I've been looking at this for a few days but still can't figure out what's going on. The bisected commit only changes sysfs related things and the tree looks exactly the same before & after, so I have no idea how it can cause such a problem. I'm trying to reproduce the problem here but haven't been successful yet. It could be that partitions are shifted somehow. I'll post when I know more. Thanks.
Can you please post .config from the failing kernel?

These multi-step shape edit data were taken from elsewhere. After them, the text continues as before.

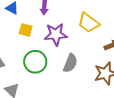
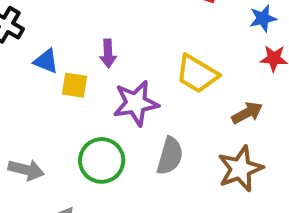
yellow square: (26, 30) -> (75, 85), moved

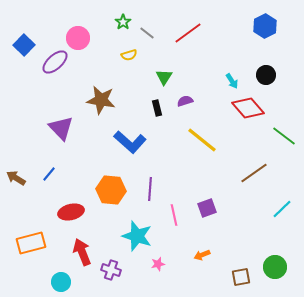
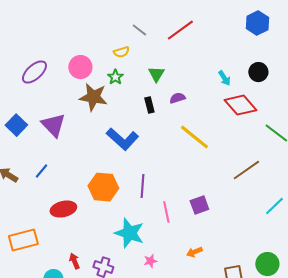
green star: (123, 22) -> (115, 77), moved
pink circle: (78, 38) -> (80, 67), moved
blue square: (24, 45) -> (16, 125), moved
purple ellipse: (55, 62) -> (34, 72), moved
red arrow: (82, 252) -> (74, 261), moved, size x0.6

Hi Jimmy. The bug seems to be a bit indeterminate: The filesystem doesn't mount at first, but after some amount of 'random' trying different things, the mount works. It could be that sometimes the mount will work first time, even though the bug is still present. i.e. sometime you might have told 'git bisect' that a kernel was 'good' when in fact it wasn't. So the bad commit could be earlier. Could you please try again over a smaller range, and repeat the test on each kernel 3 times to make sure it works consistently? Maybe discard the last 4 'good' lines from the log file (leave the 'bad' ones there) and pass that to 'git bisect replay', and take it from there? Also, in response to the end of comment #15, I'm not sure I understand exactly what you are saying. I think you are saying that mounting /dev/sda2 used to work, but when the bug is present, it fails just the same as /dev/md/d0p2 fails. This simply suggests that the problem is below the md layer as it affects the sd device directly. You might also be saying that after a successful mount, a subsequent mount attempt will sometimes fail. This suggests that at each mount attempt it is essentially random whether it succeeds or not. That emphasises the fact that it would be good to test each kernel several times to make sure that every mount is successful, not just the first one. Thanks.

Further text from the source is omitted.